● Work to complete
Scan the data for lines with "mundo" and report the count by itself.

Extracted page text data:

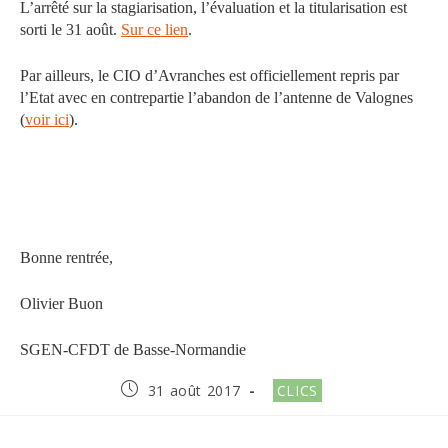
L’arrêté sur la stagiarisation, l’évaluation et la titularisation est
sorti le 31 août.
Sur ce lien
.
Par ailleurs, le CIO d’Avranches est officiellement repris par
l’Etat avec en contrepartie l’abandon de l’antenne de Valognes
(
voir ici
).
Bonne rentrée,
Olivier Buon
SGEN-CFDT de Basse-Normandie
Publication
Post
31 août 2017
CLICS
publiée :
category:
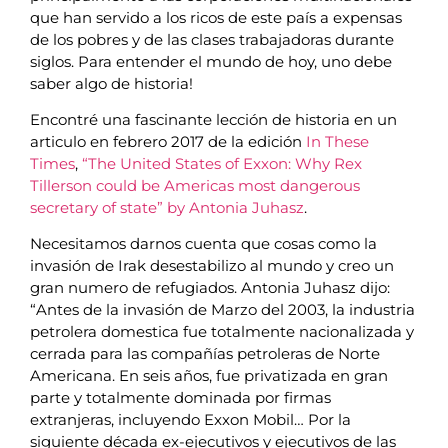
que han servido a los ricos de este país a expensas
de los pobres y de las clases trabajadoras durante
siglos. Para entender el mundo de hoy, uno debe
saber algo de historia!
Encontré una fascinante lección de historia en un
articulo en febrero 2017 de la edición
In These
Times
,
“The United States of Exxon: Why Rex
Tillerson could be Americas most dangerous
secretary of state” by Antonia Juhasz
.
Necesitamos darnos cuenta que cosas como la
invasión de Irak desestabilizo al mundo y creo un
gran numero de refugiados. Antonia Juhasz dijo:
“Antes de la invasión de Marzo del 2003, la industria
petrolera domestica fue totalmente nacionalizada y
cerrada para las compañías petroleras de Norte
Americana. En seis años, fue privatizada en gran
parte y totalmente dominada por firmas
extranjeras, incluyendo Exxon Mobil… Por la
siguiente década ex-ejecutivos y ejecutivos de las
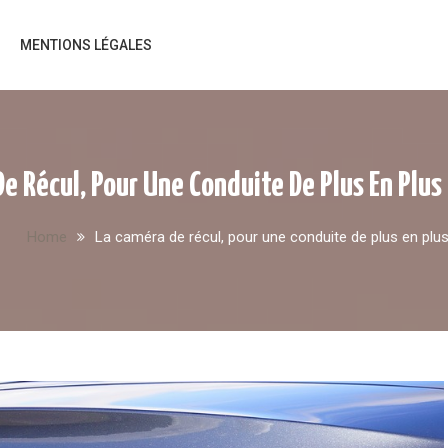
MENTIONS LÉGALES
e Récul, Pour Une Conduite De Plus En Plus
Home
La caméra de récul, pour une conduite de plus en plus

● Task answer
2